AMBULANCE Victoria's Grampians leader is urging people to respect paramedics.
Director for the Grampians region, Terry Marshall's comments come as new data shows a 20 per cent spike in urgent call outs in Horsham.
Paramedics responded to 299 code one calls for assistance across Horsham Rural City between July 1 and September 30 - up from 249 in the same three months of 2018. It responded to 83.6 per cent of these calls in less than 15 minutes.
He said the flu season explained much of this increase.

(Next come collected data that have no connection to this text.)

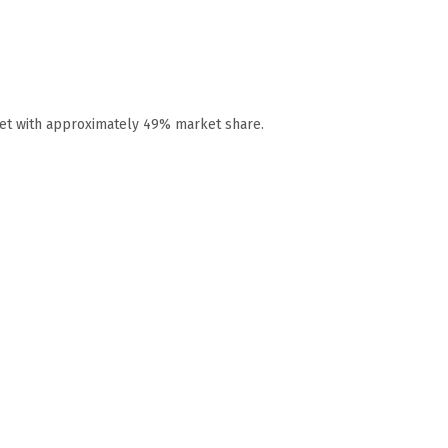
ket with approximately 49% market share.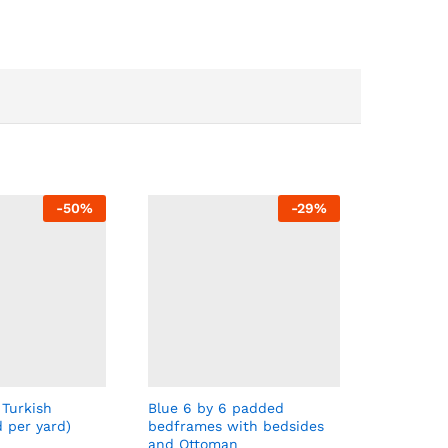
-
50
%
-
29
%
 Turkish
Blue 6 by 6 padded
d per yard)
bedframes with bedsides
and Ottoman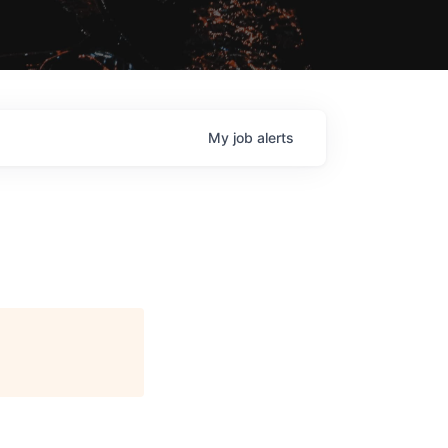
My
job
alerts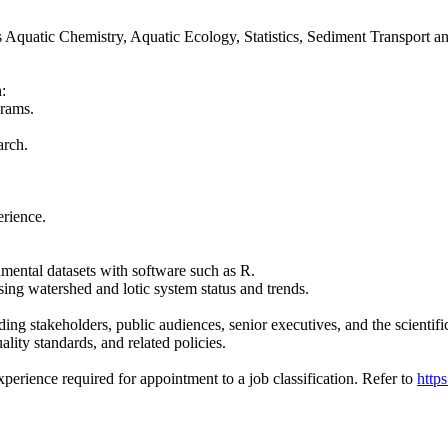
ch as Aquatic Chemistry, Aquatic Ecology, Statistics, Sediment Transpor
:
grams.
arch.
erience.
onmental datasets with software such as R.
ng watershed and lotic system status and trends.
uding stakeholders, public audiences, senior executives, and the scient
lity standards, and related policies.
rience required for appointment to a job classification. Refer to
http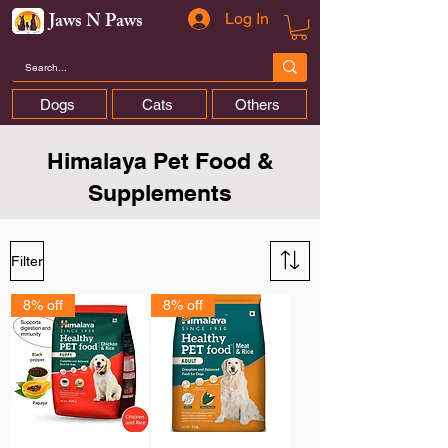
Jaws N Paws
Log In
Dogs
Cats
Others
Himalaya Pet Food &
Supplements
Filter
8% off
8% off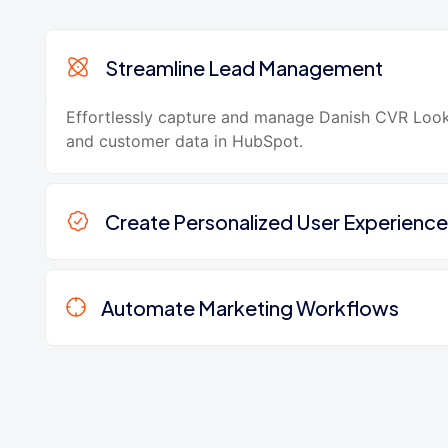
Streamline Lead Management
Effortlessly capture and manage Danish CVR Loo
and customer data in HubSpot.
Create Personalized User Experience
Automate Marketing Workflows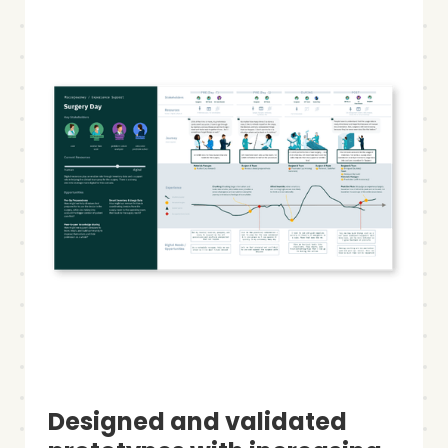
Designed and validated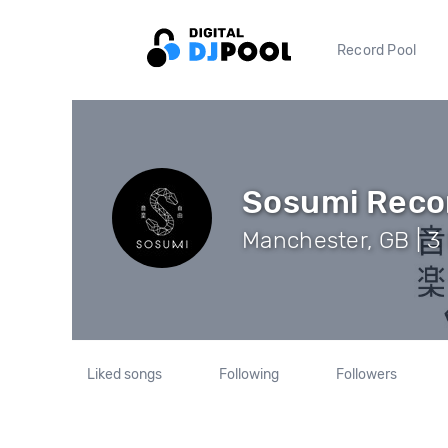
Record Pool
Sosumi Reco
Manchester, GB | 3
Liked songs
Following
Followers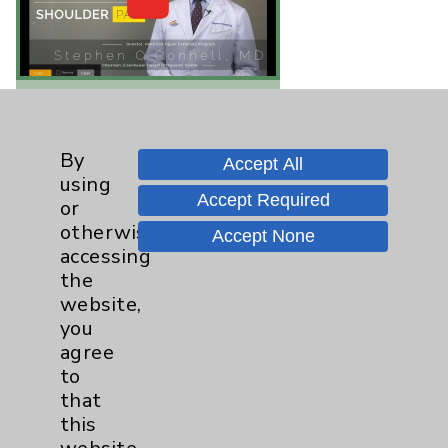
Quick Video Tip: Rotator
Cuff "Home" Treatments
By
Accept All
Stephen O'Connell, MD -
using
One of the most common
Accept Required
or
health problems people
otherwise
Accept None
experience is shoulder
accessing
pain. It's frequently
the
associated with rotator
website,
cuff tendonitis or
you
impingement syndrome
agree
and always with a...
view
to
that
this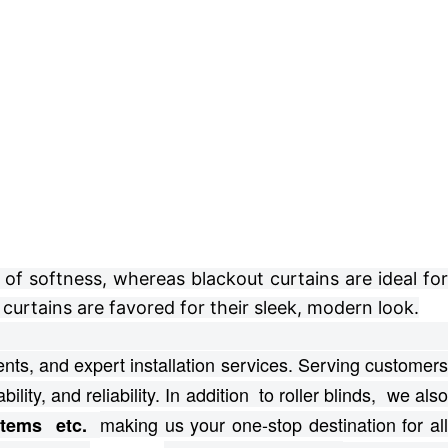
of softness, whereas blackout curtains are ideal for
curtains are favored for their sleek, modern look.
ts, and expert installation services.
Serving customer
bility, and reliability. In addition to roller blinds, we als
making us your one-stop destination for al
ystems etc.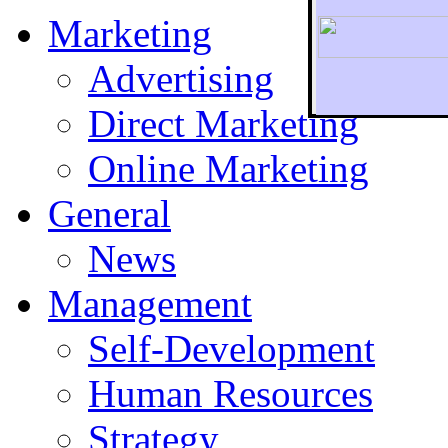
Marketing
Advertising
Direct Marketing
To r
Online Marketing
General
News
Management
Self-Development
Human Resources
Strategy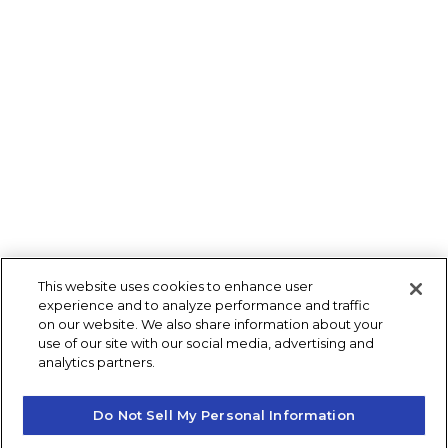
This website uses cookies to enhance user
experience and to analyze performance and traffic
on our website. We also share information about your
use of our site with our social media, advertising and
analytics partners.
Do Not Sell My Personal Information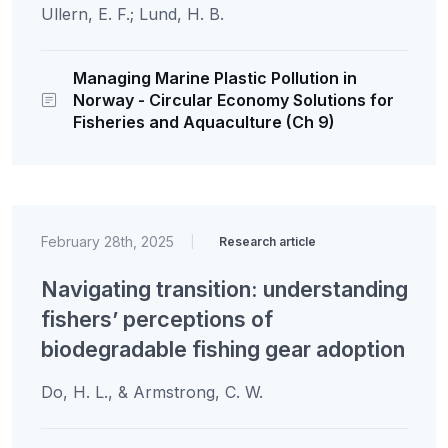
Ullern, E. F.; Lund, H. B.
Managing Marine Plastic Pollution in
Norway - Circular Economy Solutions for
Fisheries and Aquaculture (Ch 9)
February 28th, 2025
|
Research article
Navigating transition: understanding
fishers’ perceptions of
biodegradable fishing gear adoption
Do, H. L., & Armstrong, C. W.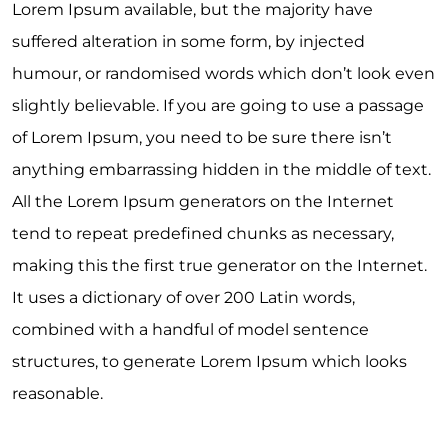
Lorem Ipsum available, but the majority have
suffered alteration in some form, by injected
humour, or randomised words which don’t look even
slightly believable. If you are going to use a passage
of Lorem Ipsum, you need to be sure there isn’t
anything embarrassing hidden in the middle of text.
All the Lorem Ipsum generators on the Internet
tend to repeat predefined chunks as necessary,
making this the first true generator on the Internet.
It uses a dictionary of over 200 Latin words,
combined with a handful of model sentence
structures, to generate Lorem Ipsum which looks
reasonable.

"It started off in the Wimmera, then moved into other busier cities. Many people not only called us, but they had to go to hospital to be looked at - so it really did put a lot of pressure on the health system," he said.
"2017 was a really difficult year (for the flu), too.
"We also track flow through the hospital. If you have a lot of people who self-represent and then the ambulance arrives, that can slow us down. The hospitals make incredible efforts to free our resources up so we can respond to more emergencies, so we're in a very close relationship.
"The other problem that affects response time is distance - there is only so far an ambulance can travel in 15 minutes and if an accident happens 35 kilometres away, the ambulance is going to take 25 minutes to get there."
Mr Marshall said he was seeing his paramedics being exposed to high levels of occupational violence.
"I've never seen it as bad as it is," he said.
"We're doing a lot of education with our paramedics on how to de-escalate scenes, but we just have situations where people just lash out and do things that are unacceptable.
"Paramedics are coming out to do the best they can to help people, so don't give them a hard time. The last job they went to could have been an horrific car accident, so just be kind to them and work with them."
Mr Marshall said paramedics worked to provide "best care", which could sometimes involve looking after a patient's pets and calling relatives among other jobs. He said it was important people listened to the call-taker after requesting an ambulance.
"They are highly-trained in getting the right information from you, so we can work out exactly what we need to send you and the time frame," he said.
"Even after they have the information, they will continue to send you instructions. It's also helpful - particularly at night - to turn the lights on so it's easy for us to identify the property."
Mr Marshall said there were sufficient vehicles and paramedics to meet the region's demands.